Written by Roger McCredie | Photos by Oby Morgan
Even without snow on the ground, there’s a bleak beauty to the North Carolina high country in winter. The landscape is the flat gray-brown of bare trees and fallen leaves, with the occasional dark green of conifers, all rendered duller this morning by a sky the color of cement.
And it’s cold. Not biting, wind-whipped, take-your-breath-away cold, but the still, heavy kind that seeps into everything.
For a good few miles, heading northeast up beyond Burnsville, the landscape with its indifferent sky is all there is. And truth to tell, that’s almost all there used to be, between here and the college town of Boone, until about half a century ago when two things happened: (1) some ambitious developers decided Western North Carolina could compete with New England and the Rockies as a skiing destination; and (2) some equally ambitious arborists decided the topography, which wasn’t good for much else, could support plantations of Fraser firs and help furnish America with Christmas trees.

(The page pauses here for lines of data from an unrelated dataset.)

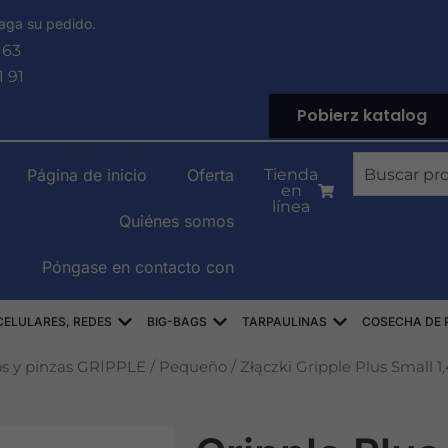
aga su pedido.
 63
1 91
Pobierz katalog
Buscar
Página de inicio
Oferta
Tienda
en
en
línea
Quiénes somos
Póngase en contacto con
PYLENOWE
Abierto WORKI RASZLOWE, AŻUROWE, SIA
Abierto WORKI BIG-BAG
Abierto PLAND
CELULARES, REDES
BIG-BAGS
TARPAULINAS
COSECHA DE P
os y pinzas GRIPPLE
/
Pequeño
/ Złączki Gripple Plus Small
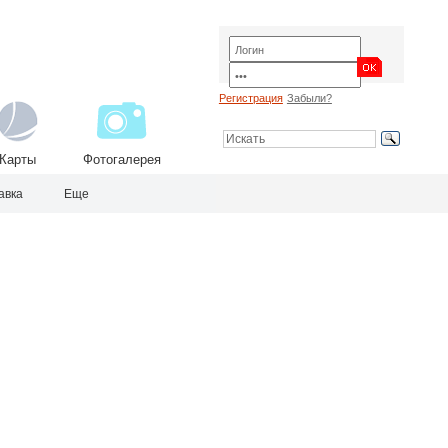
Регистрация
Забыли?
Карты
Фотогалерея
авка
Еще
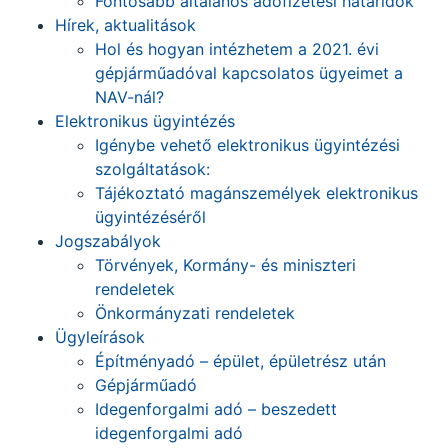
Fontosabb általános adófizetési határidők
Hírek, aktualitások
Hol és hogyan intézhetem a 2021. évi
gépjárműadóval kapcsolatos ügyeimet a
NAV-nál?
Elektronikus ügyintézés
Igénybe vehető elektronikus ügyintézési
szolgáltatások:
Tájékoztató magánszemélyek elektronikus
ügyintézéséről
Jogszabályok
Törvények, Kormány- és miniszteri
rendeletek
Önkormányzati rendeletek
Ügyleírások
Építményadó – épület, épületrész után
Gépjárműadó
Idegenforgalmi adó – beszedett
idegenforgalmi adó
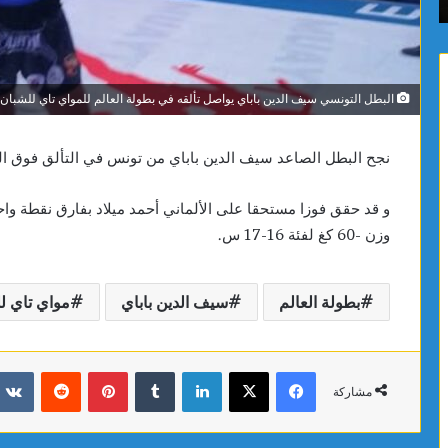
السرطانية ويعزز فعالية العلاجات
لمراقبة 
ويعزز
الصرف
فعالية
الصحي
العلاجات
والبيئة
البطل التونسي سيف الدين باباي يواصل تألقه في بطولة العالم للمواي تاي للشبان
نجح البطل الصاعد سيف الدين باباي من تونس في التألق فوق الح
وزن -60 كغ لفئة 16-17 س.
بطولة العالم
سيف الدين باباي
مواي تاي ل
فيسبوك
X
لينكدإن
بينتيريست
مشاركة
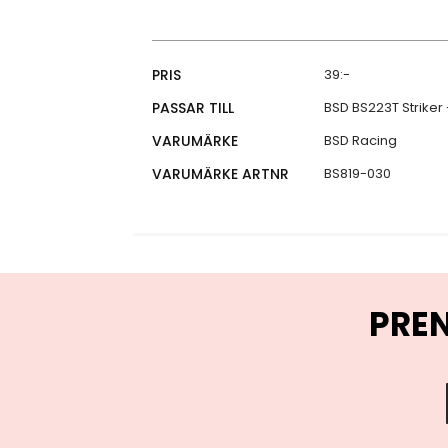
Specifikationer
PRIS
39:-
PASSAR TILL
BSD BS223T Striker 
VARUMÄRKE
BSD Racing
VARUMÄRKE ARTNR
BS819-030
PRE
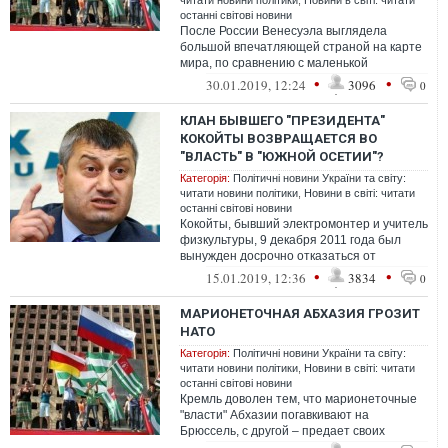
читати новини політики
,
Новини в світі: читати
останні світові новини
После России Венесуэла выглядела
большой впечатляющей страной на карте
мира, по сравнению с маленькой
Никарагуа и карликовым Науру. И когда она
•
•
30.01.2019, 12:24
3096
0
отзове...
КЛАН БЫВШЕГО "ПРЕЗИДЕНТА"
КОКОЙТЫ ВОЗВРАЩАЕТСЯ ВО
"ВЛАСТЬ" В "ЮЖНОЙ ОСЕТИИ"?
Категорія:
Політичні новини України та світу:
читати новини політики
,
Новини в світі: читати
останні світові новини
Кокойты, бывший электромонтер и учитель
физкультуры, 9 декабря 2011 года был
вынужден досрочно отказаться от
"президентской власти". Формально – из-
•
•
15.01.2019, 12:36
3834
0
за...
МАРИОНЕТОЧНАЯ АБХАЗИЯ ГРОЗИТ
НАТО
Категорія:
Політичні новини України та світу:
читати новини політики
,
Новини в світі: читати
останні світові новини
Кремль доволен тем, что марионеточные
"власти" Абхазии погавкивают на
Брюссель, с другой – предает своих
подопечных. Транспортные коридоры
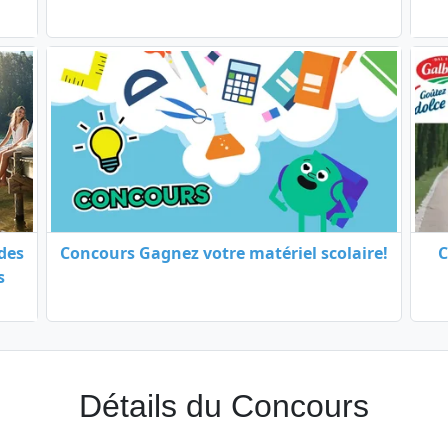
des
Concours Gagnez votre matériel scolaire!
C
s
Détails du Concours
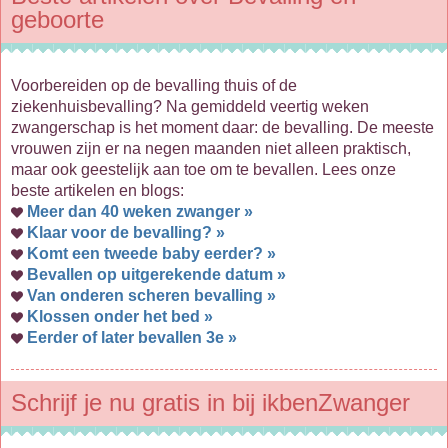
geboorte
Voorbereiden op de bevalling thuis of de
ziekenhuisbevalling? Na gemiddeld veertig weken
zwangerschap is het moment daar: de bevalling. De meeste
vrouwen zijn er na negen maanden niet alleen praktisch,
maar ook geestelijk aan toe om te bevallen. Lees onze
beste artikelen en blogs:
Meer dan 40 weken zwanger »
Klaar voor de bevalling? »
Komt een tweede baby eerder? »
Bevallen op uitgerekende datum »
Van onderen scheren bevalling »
Klossen onder het bed »
Eerder of later bevallen 3e »
Schrijf je nu gratis in bij ikbenZwanger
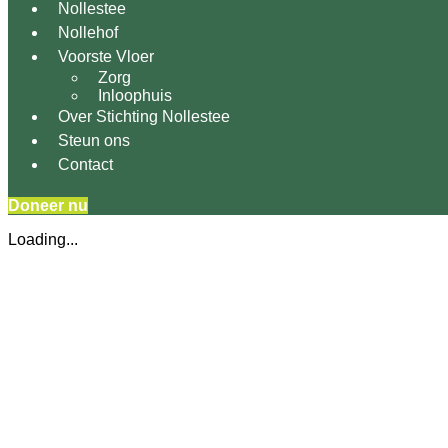
Nollestee
Nollehof
Voorste Vloer
Zorg
Inloophuis
Over Stichting Nollestee
Steun ons
Contact
Doneer nu
Loading...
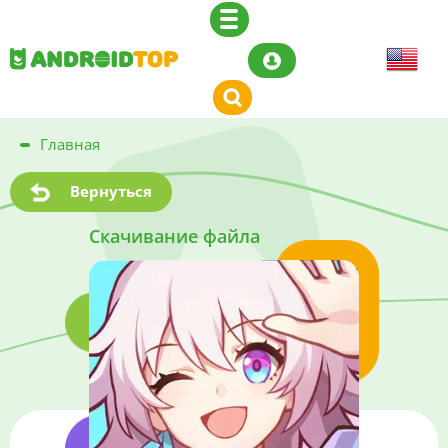
Главная
Вернуться
Скачивание файла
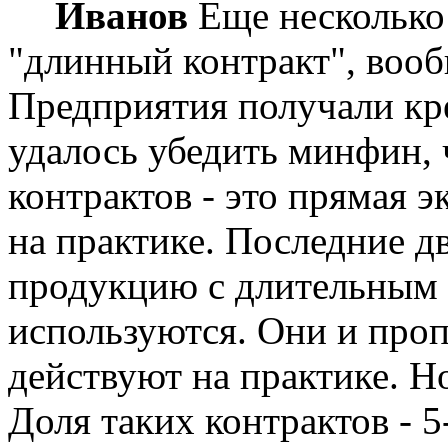
Иванов
Е
ще несколько 
"длинный контракт", вооб
Предприятия получали кр
удалось убедить
минфин
,
контрактов - это прямая э
на практике. Последние дв
продукцию с длительным 
используются. Они и проп
действуют на практике. Но
Доля таких контрактов -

The ski resort business, which was launched with the opening of Cataloochee and Wolf Laurel to the southwest, spread to the high country almost immediately. First there was Beech Mountain, then Sugar Mountain, then Sapphire Valley, and a spate of others, some now defunct. As for the Christmas trees, Avery County—where we’re headed—is at the epicenter of that industry: North Carolina ranks second in the United States in terms of trees harvested and cash receipts, generated by some 400 growers statewide.
Which makes for an interesting economic narrative, but has only marginally to do with why we’re going to Avery County on this cold, gray January morning.
We mentioned earlier that before the skis and the trees there was almost nothing going on, businesswise, in these parts. But we’re going to visit an establishment that’s been alive and well and quietly flourishing here for almost 70 years: Vaughan’s Blue Ridge Nursery, on the fringe of the hamlet of Pineola, which is really an unincorporated neighborhood centered on the intersection of U.S. 221 and state highway 181. In the early 1900s there was a large sawmill in Pineola, and at one time the East Tennessee and Western North Carolina Railroad—better known as “Tweetsie”—passed through, but it abandoned Pineola in 1939. Vaughan’s came along eight years later.

Shuford Carpenter, owner of Vaughan’s Nursery
“Mr. Vaughan had been in the hosiery business,” says Shuford Carpenter, who owns the place and runs it with a staff of about a dozen, depending on the season, along with family members. “He started the commercial nursery business and kept it going for a good while, but eventually it started going downhill.”
We’re sitting in the makeshift office area behind the counter of the retail store section of the operation (more about that later), with Shuford looking at the ceiling and remembering.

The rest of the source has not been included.